**To do:** Below are entries; copy exactly the lines from the one with "有在林肯租过车的嘛 怎么样 ? (238, 976)" through the one with "自驾 (33, 107)", both included, and leave out the rest.

**Supplied records:**
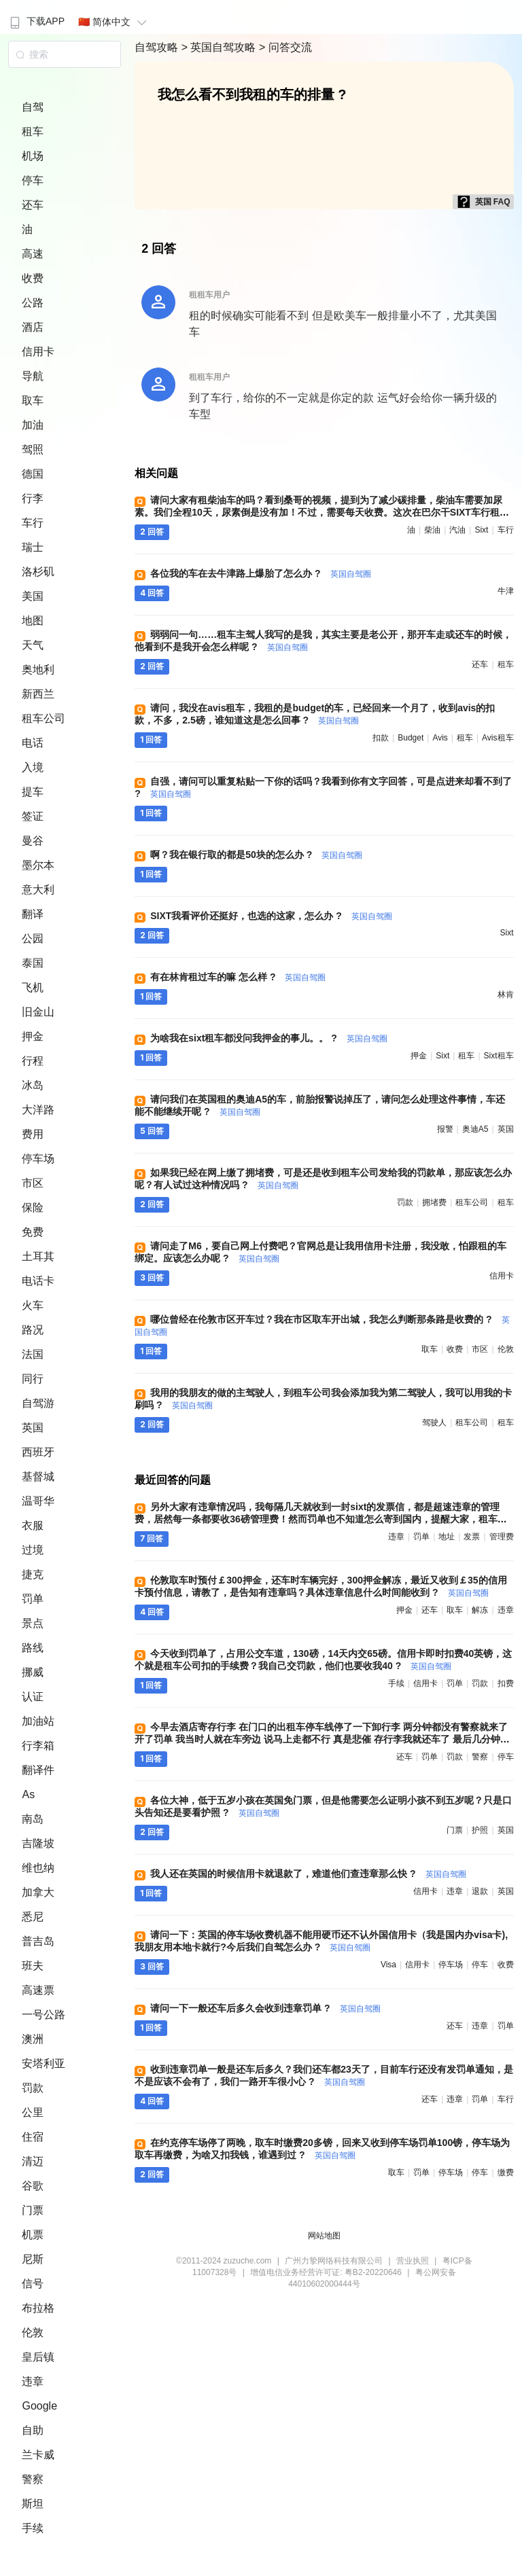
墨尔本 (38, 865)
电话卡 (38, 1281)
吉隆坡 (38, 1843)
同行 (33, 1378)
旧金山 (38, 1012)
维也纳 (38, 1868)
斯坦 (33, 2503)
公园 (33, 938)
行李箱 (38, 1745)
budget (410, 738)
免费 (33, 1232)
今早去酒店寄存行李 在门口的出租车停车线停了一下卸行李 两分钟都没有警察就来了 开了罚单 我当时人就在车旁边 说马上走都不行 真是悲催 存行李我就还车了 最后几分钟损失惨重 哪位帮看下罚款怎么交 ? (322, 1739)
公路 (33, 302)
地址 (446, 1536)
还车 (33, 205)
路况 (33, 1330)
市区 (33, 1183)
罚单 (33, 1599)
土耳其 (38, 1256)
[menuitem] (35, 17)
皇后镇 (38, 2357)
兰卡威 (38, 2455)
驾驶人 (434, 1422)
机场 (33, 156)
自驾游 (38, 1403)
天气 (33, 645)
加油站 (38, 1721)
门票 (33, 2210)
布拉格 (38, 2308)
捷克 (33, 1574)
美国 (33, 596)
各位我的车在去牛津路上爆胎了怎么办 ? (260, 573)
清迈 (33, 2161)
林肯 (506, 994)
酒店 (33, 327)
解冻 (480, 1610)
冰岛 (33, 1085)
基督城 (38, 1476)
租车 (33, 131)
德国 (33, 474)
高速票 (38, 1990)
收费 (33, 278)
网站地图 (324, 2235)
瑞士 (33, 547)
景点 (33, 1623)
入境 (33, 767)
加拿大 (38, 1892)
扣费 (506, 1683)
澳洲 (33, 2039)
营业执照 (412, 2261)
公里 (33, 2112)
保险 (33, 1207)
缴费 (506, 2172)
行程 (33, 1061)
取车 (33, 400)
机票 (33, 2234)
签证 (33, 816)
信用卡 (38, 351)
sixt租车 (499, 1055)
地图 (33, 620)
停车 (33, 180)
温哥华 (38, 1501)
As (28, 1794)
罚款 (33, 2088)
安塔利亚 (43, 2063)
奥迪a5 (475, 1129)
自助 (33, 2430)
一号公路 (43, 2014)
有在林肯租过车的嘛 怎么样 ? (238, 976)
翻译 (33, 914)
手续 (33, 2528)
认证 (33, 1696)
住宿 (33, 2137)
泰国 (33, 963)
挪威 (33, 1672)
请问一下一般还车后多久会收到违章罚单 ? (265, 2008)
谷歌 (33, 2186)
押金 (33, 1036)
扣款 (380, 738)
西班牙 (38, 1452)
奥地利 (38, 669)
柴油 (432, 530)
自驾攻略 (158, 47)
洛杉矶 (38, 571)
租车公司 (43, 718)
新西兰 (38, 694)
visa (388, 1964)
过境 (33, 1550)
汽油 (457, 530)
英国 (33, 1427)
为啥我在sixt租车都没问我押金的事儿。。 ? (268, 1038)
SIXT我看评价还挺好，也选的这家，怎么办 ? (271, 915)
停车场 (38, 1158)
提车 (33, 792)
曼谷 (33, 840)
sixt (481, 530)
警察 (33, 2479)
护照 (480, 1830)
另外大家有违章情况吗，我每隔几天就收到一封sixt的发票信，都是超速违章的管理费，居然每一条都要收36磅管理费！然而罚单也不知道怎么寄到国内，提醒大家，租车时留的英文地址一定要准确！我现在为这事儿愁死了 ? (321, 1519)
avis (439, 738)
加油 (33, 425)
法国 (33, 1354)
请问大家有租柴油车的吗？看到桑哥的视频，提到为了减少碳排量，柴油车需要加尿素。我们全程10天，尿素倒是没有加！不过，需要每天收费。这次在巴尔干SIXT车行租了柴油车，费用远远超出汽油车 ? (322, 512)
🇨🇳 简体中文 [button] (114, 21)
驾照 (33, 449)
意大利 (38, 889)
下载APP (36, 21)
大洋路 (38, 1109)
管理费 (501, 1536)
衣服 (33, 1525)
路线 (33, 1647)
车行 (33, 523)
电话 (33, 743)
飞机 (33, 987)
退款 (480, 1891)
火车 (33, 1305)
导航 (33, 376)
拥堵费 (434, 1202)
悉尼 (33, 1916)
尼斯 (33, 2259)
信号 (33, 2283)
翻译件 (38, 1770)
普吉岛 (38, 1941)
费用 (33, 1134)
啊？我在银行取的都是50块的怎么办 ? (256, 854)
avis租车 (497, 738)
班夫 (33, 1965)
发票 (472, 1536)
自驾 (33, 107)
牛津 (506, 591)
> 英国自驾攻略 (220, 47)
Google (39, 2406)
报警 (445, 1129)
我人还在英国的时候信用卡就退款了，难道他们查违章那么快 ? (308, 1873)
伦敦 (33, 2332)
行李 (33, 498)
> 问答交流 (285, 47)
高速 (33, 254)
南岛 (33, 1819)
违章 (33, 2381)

...

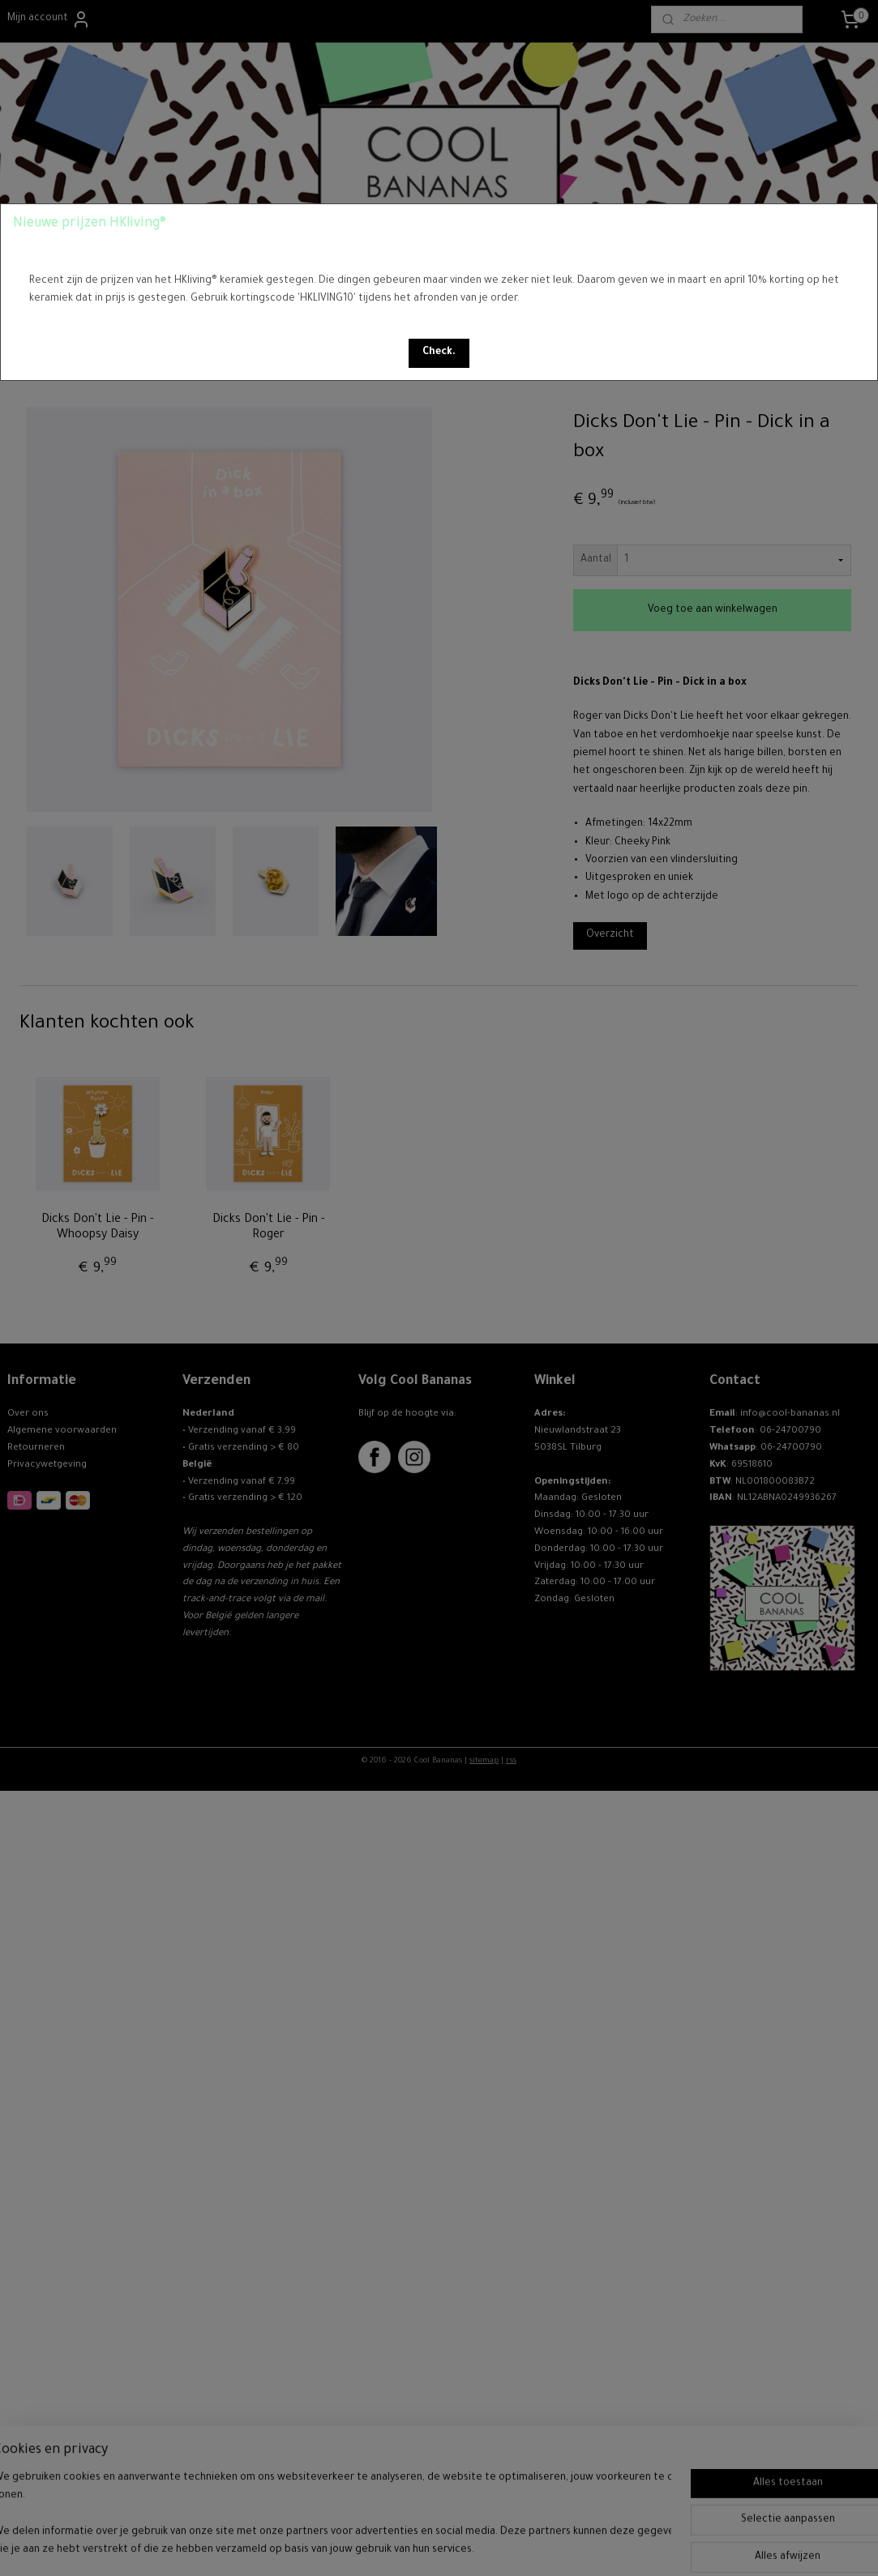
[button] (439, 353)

...

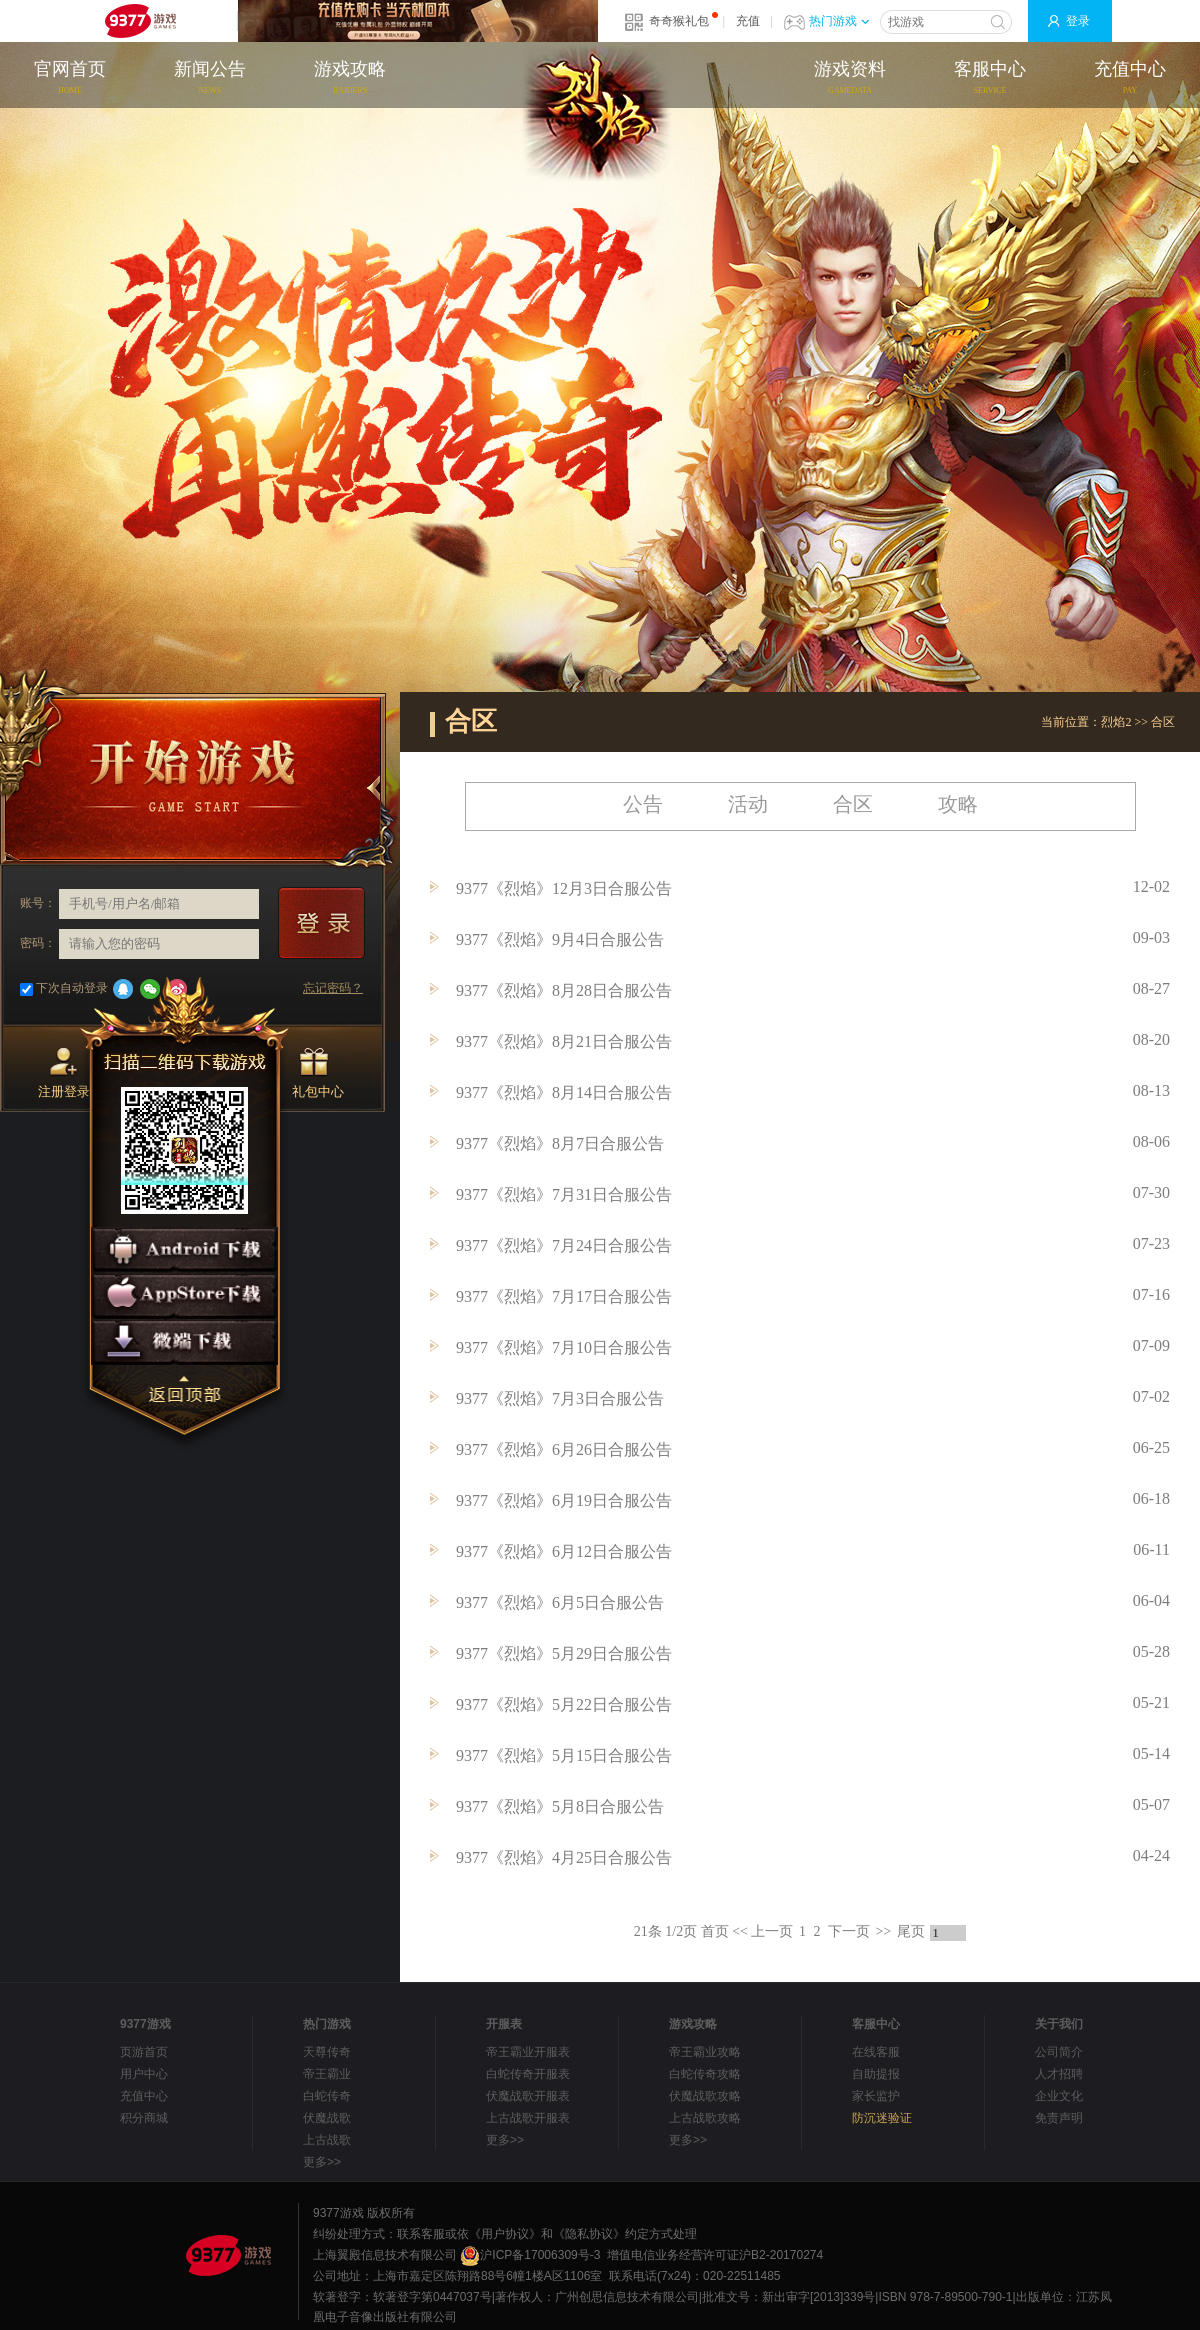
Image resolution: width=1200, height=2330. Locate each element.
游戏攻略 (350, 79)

**Written solution:**
有在林肯租过车的嘛 怎么样 ? (238, 976)
翻译 (33, 914)
手续 (33, 2528)
认证 (33, 1696)
住宿 (33, 2137)
泰国 (33, 963)
挪威 (33, 1672)
请问一下一般还车后多久会收到违章罚单 ? (265, 2008)
谷歌 (33, 2186)
押金 (33, 1036)
扣款 (380, 738)
西班牙 (38, 1452)
奥地利 (38, 669)
柴油 (432, 530)
自驾攻略 (158, 47)
洛杉矶 (38, 571)
租车公司 (43, 718)
新西兰 (38, 694)
visa (388, 1964)
过境 (33, 1550)
汽油 (457, 530)
英国 (33, 1427)
为啥我在sixt租车都没问我押金的事儿。。 ? (268, 1038)
SIXT我看评价还挺好，也选的这家，怎么办 ? (271, 915)
停车场 (38, 1158)
提车 (33, 792)
曼谷 (33, 840)
sixt (481, 530)
警察 (33, 2479)
护照 (480, 1830)
另外大家有违章情况吗，我每隔几天就收到一封sixt的发票信，都是超速违章的管理费，居然每一条都要收36磅管理费！然而罚单也不知道怎么寄到国内，提醒大家，租车时留的英文地址一定要准确！我现在为这事儿愁死了 ? (321, 1519)
avis (439, 738)
加油 (33, 425)
法国 (33, 1354)
请问大家有租柴油车的吗？看到桑哥的视频，提到为了减少碳排量，柴油车需要加尿素。我们全程10天，尿素倒是没有加！不过，需要每天收费。这次在巴尔干SIXT车行租了柴油车，费用远远超出汽油车 ? (322, 512)
🇨🇳 简体中文 [button] (114, 21)
驾照 (33, 449)
意大利 (38, 889)
下载APP (36, 21)
大洋路 (38, 1109)
管理费 (501, 1536)
衣服 (33, 1525)
路线 (33, 1647)
车行 (33, 523)
电话 (33, 743)
飞机 (33, 987)
退款 (480, 1891)
火车 (33, 1305)
导航 (33, 376)
拥堵费 (434, 1202)
悉尼 (33, 1916)
尼斯 (33, 2259)
信号 (33, 2283)
翻译件 (38, 1770)
普吉岛 (38, 1941)
费用 (33, 1134)
啊？我在银行取的都是50块的怎么办 ? (256, 854)
avis租车 (497, 738)
班夫 (33, 1965)
发票 (472, 1536)
自驾 (33, 107)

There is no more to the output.